Между тем воронежское дело, тянувшееся уже два года, пришло к концу. Было бы скучно излагать в подробностях его последовательный ход. Оно разбиралось сначала в воронежской уголовной палате, оттуда перешло в 6-й департамент Сената. Сенат признал, что в отношении снятия опеки с имения Захарова Губернское Правление поступило правильно, что утверждение губернатора о подлоге, будто бы совершенном советниками, ничем не доказано, что, следовательно, сделанные советникам по сему поводу от губернатора оскорбительные укоризны понесены ими безвинно, и что хотя составлением и исполнением своевольных журналов они и преступили закон, но вовлечены были в этот проступок крайней вспыльчивостью губернатора. В заключение Сенат предлагал членов и секретарей Правления освободить от суда, не преграждая им пути к возвращению в службу, о предосудительных действиях Кривцова представить на высочайшее усмотрение. Это мнение Сената, как и все остальное производство по делу, министр юстиции представил Комитету Министров при своем заключении. Комитет Министров в заседании 22 марта 1827 года постановил, согласно с заключением министра юстиции, членов воронежского Губернского Правления освободить от суда и дозволить им снова вступить в службу; что же касается Кривцова, то хотя он в силу манифеста 22 августа 1826 года и освобождался от суда, но Комитет полагал, что «по обнаруженному им в деле сем строптивому и запальчивому характеру и крайне предосудительной опрометчивости неприлично и вредно для пользы службы оставлять его в звании начальника губернии».
Это решение Комитета Министров состоялось, как сказано, 22 марта 1827 г.; журнал Комитета был послан царю на утверждение; и вот, по роковому стечению обстоятельств, как раз в один из немногих дней, протекших между заседанием Комитета Министров и докладом царю о состоявшемся там решении по делу Кривцова пришел в Петербург тот всеподданнейший рапорт Бахметева о бесчеловечных истязаниях Кривцова по дороге из Нижнего в Тамбовскую губернию и о безвинной обиде, нанесенной им Зарембе-Рацевичу. 29 марта начальник главного штаба граф П. А. Толстой{445}
сообщил министру юстиции содержание Бахметевской бумаги и приказание царя, чтобы это дело было тщательно расследовано и о последующем донесено государю.
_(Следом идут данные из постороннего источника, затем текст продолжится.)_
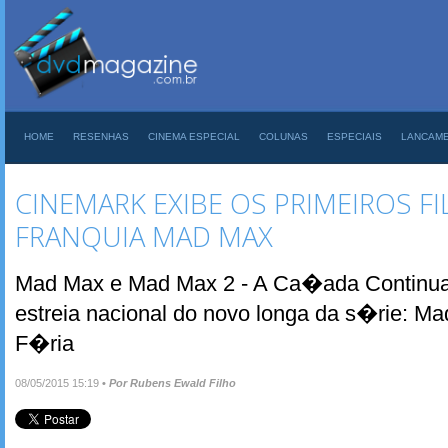
HOME
RESENHAS
CINEMA ESPECIAL
COLUNAS
ESPECIAIS
LANCAM
CINEMARK EXIBE OS PRIMEIROS F
FRANQUIA MAD MAX
Mad Max e Mad Max 2 - A Ca�ada Continua
estreia nacional do novo longa da s�rie: M
F�ria
08/05/2015 15:19
•
Por Rubens Ewald Filho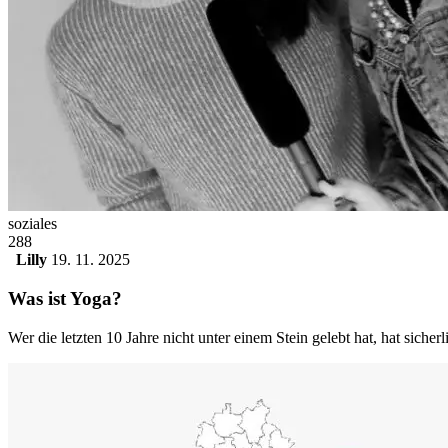
soziales
288
Lilly
19. 11. 2025
Was ist Yoga?
Wer die letzten 10 Jahre nicht unter einem Stein gelebt hat, hat sicher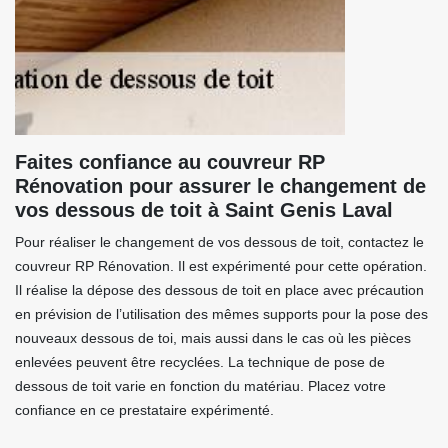
Faites confiance au couvreur RP
Rénovation pour assurer le changement de
vos dessous de toit à Saint Genis Laval
Pour réaliser le changement de vos dessous de toit, contactez le
couvreur RP Rénovation. Il est expérimenté pour cette opération.
Il réalise la dépose des dessous de toit en place avec précaution
en prévision de l’utilisation des mêmes supports pour la pose des
nouveaux dessous de toi, mais aussi dans le cas où les pièces
enlevées peuvent être recyclées. La technique de pose de
dessous de toit varie en fonction du matériau. Placez votre
confiance en ce prestataire expérimenté.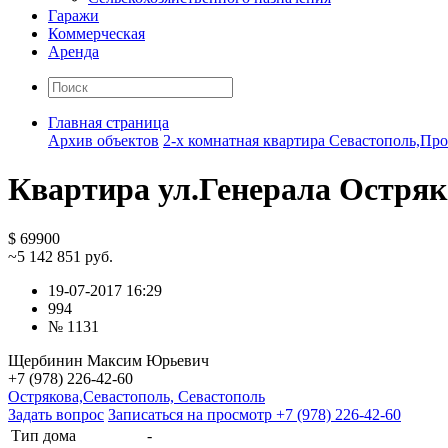
Гаражи
Коммерческая
Аренда
Главная страница
Архив объектов
2-х комнатная квартира Севастополь,Про
Квартира ул.Генерала Остряк
$ 69900
~5 142 851 руб.
19-07-2017 16:29
994
№ 1131
Щербинин Максим Юрьевич
+7 (978) 226-42-60
Острякова,Севастополь, Севастополь
Задать вопрос
Записаться на просмотр
+7 (978) 226-42-60
Тип дома
-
Два дня спустя, 1 апреля, Николай утвердил решение Комитета Министров по воронежскому делу, а еще через день, 3 апреля, повелел причислить Кривцова к Герольдии.Казалось, небо обрушилось на голову Кривцова. Его противники были кругом оправданы, он кругом обвинен; его выбрасывали вон, как ветошь: это был публичный позор, для такого человека стократ нестерпимый. В довершение у него была отнята аренда и велено взыскать с него те 100 000 рублей, которые были даны ему заимообразно перед женитьбою, так что срам и крушение карьеры еще мучительно отягощались материальным разорением.
Кривцов поехал в Петербург, хлопотал всячески, но ничего не добился; его не допустили даже, говорят, до дежурства во дворце как камергера. Убедившись, что надежды больше нет, он решил поселиться в женином имении Любичах, Кирсановского уезда Тамбовской губернии. Так весною 1827 года судьба, точно вихрь, разметала братьев Кривцовых по трем разным дорогам, погнав Сергея на годы в Сибирь, Павла на всю остальную его жизнь в Рим, Николая тоже до конца дней в Тамбовскую глушь. Какие муки бессильной ярости, горечи и стыда переживал Николай Иванович, нетрудно понять. «Экс-фаворит императора, экс-губернатор трех губерний, экс-богач, посещавший все дворы Европы и не последний в первых ее обществах, имевший блистательные и основательные надежды, бывший в родственных и дружественных связях и отношениях с первыми домами и лицами империи, с гордым, повелительным характером, с умом светлым, со знаниями обширными, с деятельностью непомерною, с несчастием в семейной жизни, с Semper felix в гербу – в 37 лет обречен был на житье в пустынной деревне». Это слова Сабурова[250]
; и он же сообщает, что по приезде в Любичи Кривцов прежде всего выстроил себе усыпальницу и в один год поседел как лунь.